Internal communication also plays an essential role in building the employer brand (Employer Branding). A positive work environment and transparent communication can help attract and retain talented employees.

Target Audience Analysis

Effective corporate communication requires precise knowledge of the target groups. Companies need to understand how their target groups think and feel to create messages that resonate.

Integrated Communication

To avoid inconsistencies and confusion, many companies adopt integrated communication strategies to ensure that their messages are consistent across all channels.

Measurement and Analysis

Measuring the effectiveness of corporate communication is essential. Companies use various metrics and analysis tools to evaluate and adjust the success of their communication strategies.

Ethics and Compliance

Ethics and compliance in corporate communication are crucial. Unethical behavior and disregard for legal provisions can have severe consequences for a company.


Globalization requires companies to communicate with diverse cultures and markets. Therefore, intercultural communication competence is of great importance.

Customer Loyalty

Good external communication is essential for building customer loyalty. Transparent and authentic communication can strengthen customers’ trust.

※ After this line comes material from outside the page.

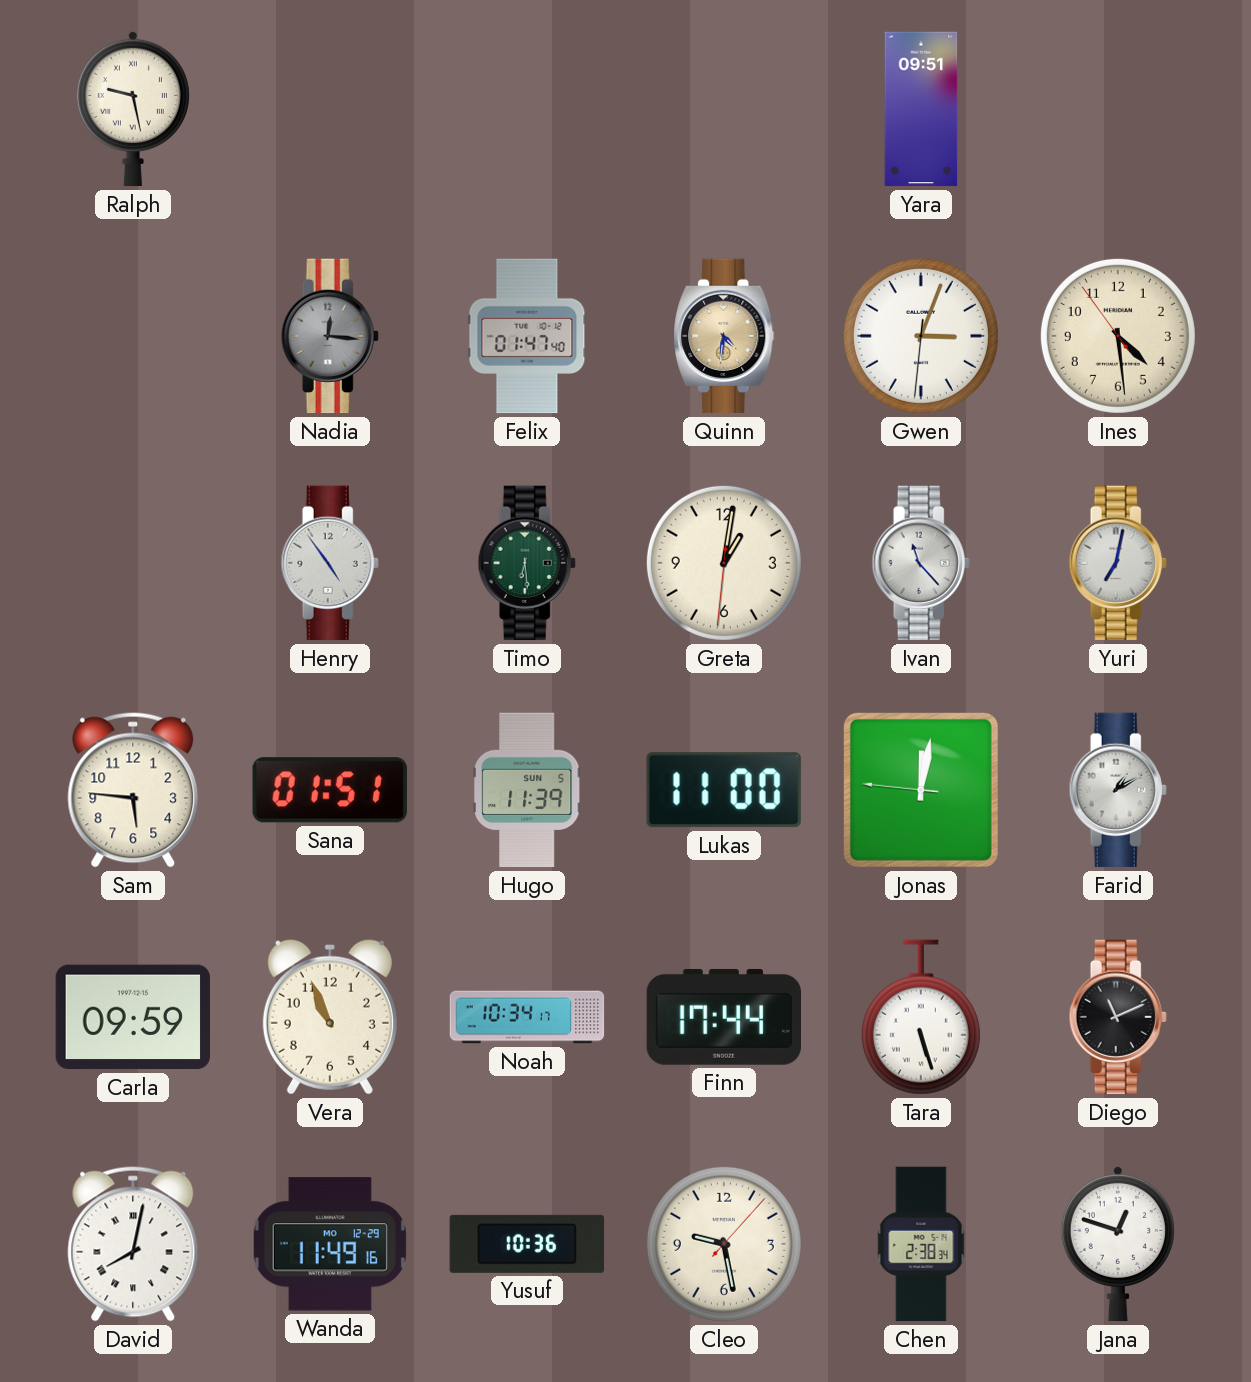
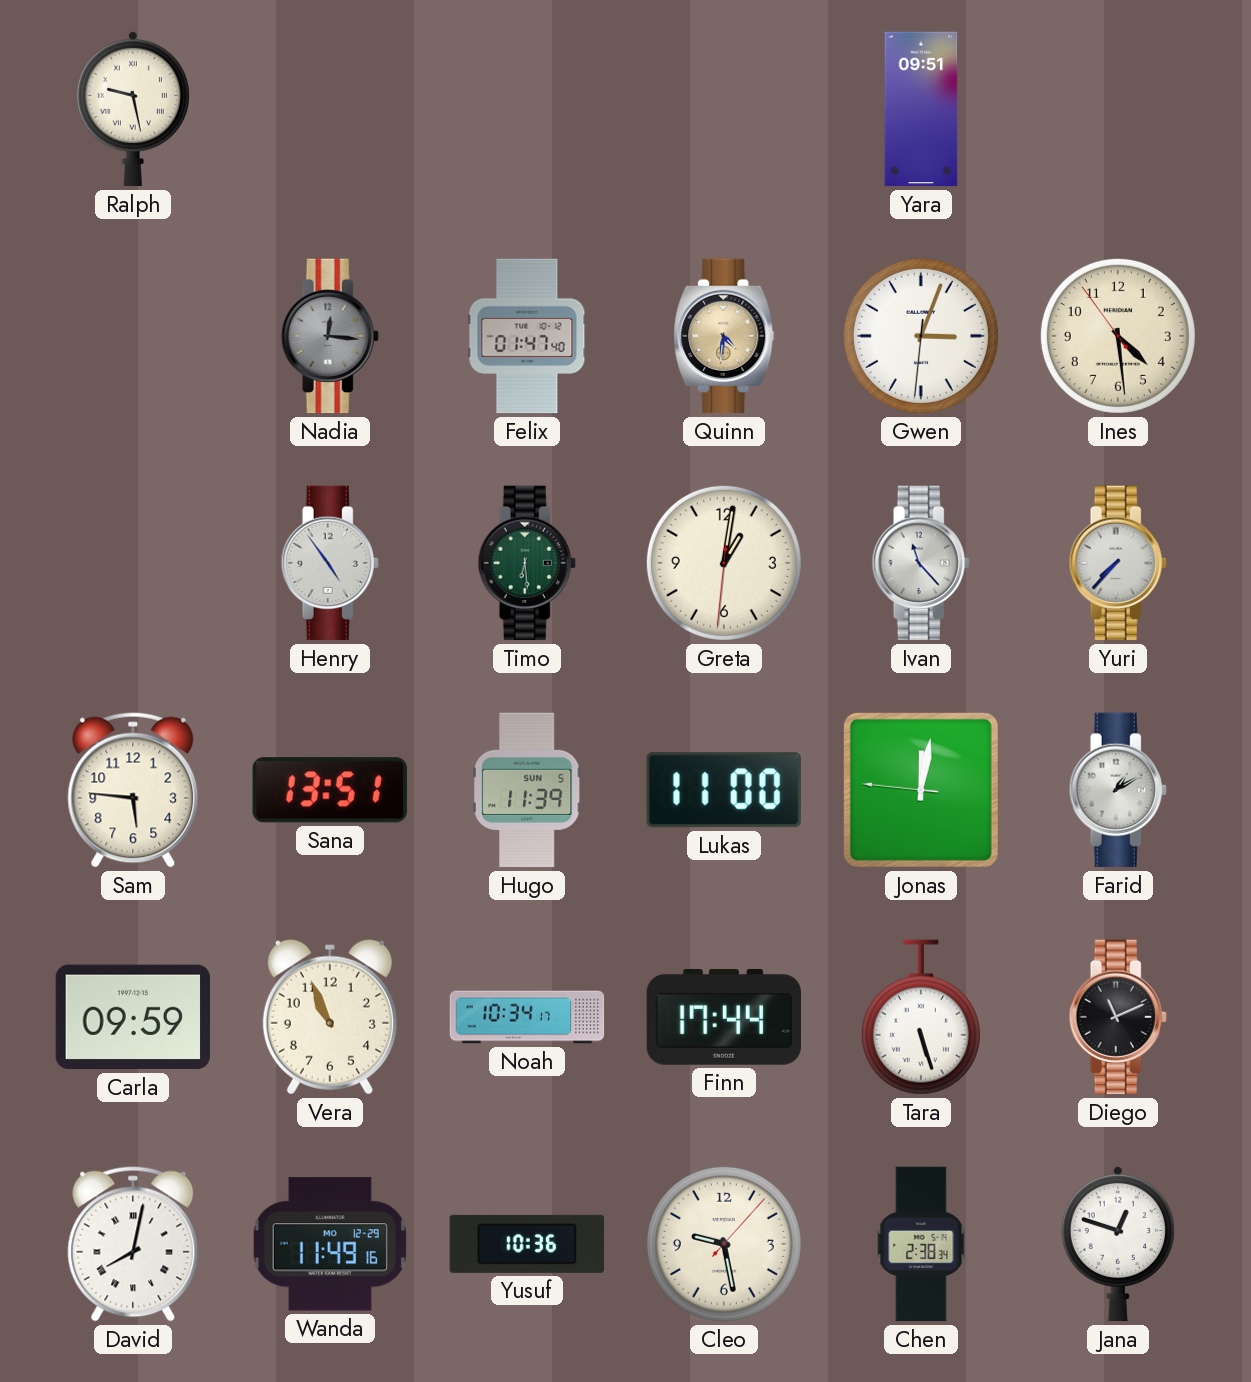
Yuri: 7:02 -> 7:37
Sana: 01:51 -> 13:51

Storytelling is an effective method in corporate communication. It allows companies to establish emotional connections with their target audiences and convey complex messages understandably.

Regulatory Requirements

Companies also have to deal with the legal framework and regulatory requirements regarding corporate communication, e.g., data protection laws and regulations.

Education and Further Training

The importance of corporate communication has led to the development of degree programs and further education opportunities in this field. Employees and executives are trained in the methods and best practices of corporate communication.

In summary, corporate communication is a multifaceted and layered field that requires strategic planning, understanding of various communication channels and technologies, clear goal setting, and continuous optimization.